Caterpillar offers tips to maximize bonus pay on paving jobs
Few things are more frustrating to a paving contractor than leaving money on the table by not maximizing bonus pay.
Of course the challenge is how, exactly, does the contractor improve to a level where bonus pay is maximized? Dawson Construction Ltd., in Kamloops, British Columbia, faced just such a situation.
The firm received 80 percent bonus pay on virtually every job. “We were successful, with good work,” said Gord Procknow, general manager of the firm. “It’s not that we weren’t proud of what we were doing. But there is money between 80 percent ride bonus pay, and 100 percent.

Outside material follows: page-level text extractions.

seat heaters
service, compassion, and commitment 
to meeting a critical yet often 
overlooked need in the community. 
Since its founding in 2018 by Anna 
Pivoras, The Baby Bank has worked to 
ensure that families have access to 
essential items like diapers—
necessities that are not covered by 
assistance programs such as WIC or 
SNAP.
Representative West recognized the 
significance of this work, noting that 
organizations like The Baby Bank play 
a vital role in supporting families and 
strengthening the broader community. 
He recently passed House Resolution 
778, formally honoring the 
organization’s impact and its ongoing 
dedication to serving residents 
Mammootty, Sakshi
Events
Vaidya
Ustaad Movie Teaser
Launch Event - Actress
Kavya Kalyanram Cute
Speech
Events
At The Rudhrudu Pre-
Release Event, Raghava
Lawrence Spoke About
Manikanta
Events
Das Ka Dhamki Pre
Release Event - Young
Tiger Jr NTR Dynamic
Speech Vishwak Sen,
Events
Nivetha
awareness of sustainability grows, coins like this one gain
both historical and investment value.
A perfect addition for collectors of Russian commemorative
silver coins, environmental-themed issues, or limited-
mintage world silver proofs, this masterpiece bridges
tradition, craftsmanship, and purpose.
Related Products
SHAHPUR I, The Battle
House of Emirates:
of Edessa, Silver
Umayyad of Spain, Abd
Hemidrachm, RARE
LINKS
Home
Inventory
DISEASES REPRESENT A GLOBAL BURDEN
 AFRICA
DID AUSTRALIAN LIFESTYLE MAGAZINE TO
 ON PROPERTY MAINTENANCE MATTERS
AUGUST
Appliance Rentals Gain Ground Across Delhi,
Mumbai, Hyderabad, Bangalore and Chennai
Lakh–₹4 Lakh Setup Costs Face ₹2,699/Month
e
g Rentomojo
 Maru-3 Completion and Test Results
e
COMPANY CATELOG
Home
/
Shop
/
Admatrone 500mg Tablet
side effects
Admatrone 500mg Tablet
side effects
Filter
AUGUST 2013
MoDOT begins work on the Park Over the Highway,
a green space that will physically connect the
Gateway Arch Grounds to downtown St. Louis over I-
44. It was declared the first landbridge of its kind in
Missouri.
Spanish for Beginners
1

If you’re out there, and doing the work, you want to maximize that pay.”
Dawson set its eyes on that 100 percent target. They approached the next project – the paving of Highway 97 near Cash Creek, B.C. – with two simple goals that, if met, would improve bonus pay:
1. Don’t stop doing the right things.
2. Find new “right things” to do.
Continuing past successes
As Procknow stated, the firm certainly had been successful. That meant modification was in order, but not a complete overhaul. Among the past practices that continued:
Use of a pickup machine. “A pickup machine is a must here,” said Sam McGhee, equipment manager at Dawson. “The windrow elevator we use ensures a better mixed product is going to the paver.”
The Weiler E650A’s mixing ability helped prevent segregation and also kept the paver hopper at a consistent level. “It keeps the weight consistent, which helps with smoothness,” McGhee said. “There is no surge when the hopper is being filled.”
Timing. Dawson, like all quality paving contractors, is all about steady movement. “Consistency is everything,” McGhee said. Haul trucks are timed to keep the paving train moving at a consistent pace. The windrow elevator also helps keep operations steady. Compactors, and their ability to keep pace with the rest of the paving train, also are factored into the paver’s pace.
No-contact skis. Dawson uses the skis on both sides of the paver, to make readings that much more accurate.
Three drops. Asphalt is placed in haul trucks in three drops. “It’s a simple step, and it’s an obvious step,” Procknow said. Still, it doesn’t always get done.
One big change
Dawson still had some ground to gain to earn more bonus pay. The contractor’s efforts on that front mostly consisted of a somewhat risky move. “We bought a new paver and put it to work immediately,” Procknow said. “We hadn’t trained on it. We bought the paver, it arrived, and we put it to work.”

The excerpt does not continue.